Isaiah Berlin foi um dos mais relevantes filósofos das ideias do século passado. A sua defesa do liberalismo e a sua crítica aos sistemas totalitários colocam-no ao lado de pensadores como Karl Popper, por exemplo, embora este seja mais original.

Em 1939, Isaiah Berlin concluiu a sua obra dedicada a Karl Marx. Para trás ficavam alguns anos de trabalho que culminaram com um volume de páginas muito superior ao que acabou por sair, devido a exigências editoriais, sendo o autor obrigado a cortes que bastante o magoaram. À data, a sua investigação debateu-se com a ausência de uma edição completa das obras do filósofo germânico ou com biografias de vulto que não fossem minimamente apologéticas. Por isso, o mérito de Berlin foi ainda maior. Esta edição que nos surge, agora, é o resultado de sucessivas revisões, que não macularam a essência do texto, a sua frescura e rigor, pese embora a possibilidade natural de discussão de alguns pontos de vista expressos pelo autor.

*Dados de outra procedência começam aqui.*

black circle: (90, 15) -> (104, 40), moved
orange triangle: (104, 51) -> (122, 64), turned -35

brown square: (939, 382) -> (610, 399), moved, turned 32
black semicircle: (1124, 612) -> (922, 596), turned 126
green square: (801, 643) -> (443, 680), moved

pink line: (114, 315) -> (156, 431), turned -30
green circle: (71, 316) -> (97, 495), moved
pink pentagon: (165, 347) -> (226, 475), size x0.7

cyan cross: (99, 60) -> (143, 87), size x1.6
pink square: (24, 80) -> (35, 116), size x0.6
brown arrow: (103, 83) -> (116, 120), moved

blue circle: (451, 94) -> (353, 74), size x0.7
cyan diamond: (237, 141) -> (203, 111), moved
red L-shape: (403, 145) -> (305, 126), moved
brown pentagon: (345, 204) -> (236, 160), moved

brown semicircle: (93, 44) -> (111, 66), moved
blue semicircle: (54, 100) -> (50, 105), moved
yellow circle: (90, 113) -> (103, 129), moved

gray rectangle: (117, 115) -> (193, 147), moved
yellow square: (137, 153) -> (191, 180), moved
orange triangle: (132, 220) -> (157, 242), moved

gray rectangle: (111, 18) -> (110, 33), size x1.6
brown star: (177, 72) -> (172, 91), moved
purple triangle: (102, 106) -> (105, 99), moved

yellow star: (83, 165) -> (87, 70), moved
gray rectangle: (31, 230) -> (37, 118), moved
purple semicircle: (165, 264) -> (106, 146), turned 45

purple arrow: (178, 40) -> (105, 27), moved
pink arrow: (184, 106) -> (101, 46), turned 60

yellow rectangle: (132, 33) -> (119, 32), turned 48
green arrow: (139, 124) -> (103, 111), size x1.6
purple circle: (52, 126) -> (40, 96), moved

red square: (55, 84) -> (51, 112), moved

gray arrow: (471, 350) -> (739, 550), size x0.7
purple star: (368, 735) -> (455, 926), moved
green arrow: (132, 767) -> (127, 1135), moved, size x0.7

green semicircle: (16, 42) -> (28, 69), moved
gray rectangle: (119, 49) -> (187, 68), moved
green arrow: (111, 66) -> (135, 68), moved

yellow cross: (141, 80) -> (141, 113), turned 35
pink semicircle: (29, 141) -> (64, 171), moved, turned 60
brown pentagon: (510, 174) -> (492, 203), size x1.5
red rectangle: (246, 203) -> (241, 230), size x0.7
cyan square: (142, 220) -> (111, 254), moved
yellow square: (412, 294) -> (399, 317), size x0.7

Isaiah Berlin conduz-nos pela vida de Marx, desde a sua infância e a sua relação com o pai – uma das poucas pessoas pelas quais nutriu algum afecto durante a vida –, passando pelos dias da universidade e os sucessivos exílios em Paris, Bruxelas ou Londres. O seu desprezo pela humanidade, que considerava pouco inteligente (ou talvez não tanto por ela, mas mais pelos homens considerados singularmente), os conflitos com outros revolucionários da época que não se encaixavam no espírito autoritário do alemão, a sua progressiva afirmação como nome incontornável da intelectualidade do século XIX, tudo isso passa por aqui. É o retrato de um homem com uma capacidade de trabalho única, com uma curiosidade intelectual abismal, com um gosto pela leitura fora do comum, sendo esse aliás um dos poucos prazeres que se permitia – juntamente com os passeios dominicais quando havia dinheiro e saúde. É o retrato de um homem que viveu durante vinte anos no limbo da miséria, sobrevivendo muitas vezes graças ao apoio de admiradores e do fiel Engels, personagem que sai daqui bastante favorecida. E é o retrato de um homem dedicado em absoluto a uma causa, a ponto de negligenciar a família com a consequente perda de três dos filhos, em parte, vítimas da pobreza forçada a que o afastamento do mundo escolhido pelo pai os obrigava. E, ainda assim, pôde sempre contar com o apoio de Jenny, a dedicada esposa.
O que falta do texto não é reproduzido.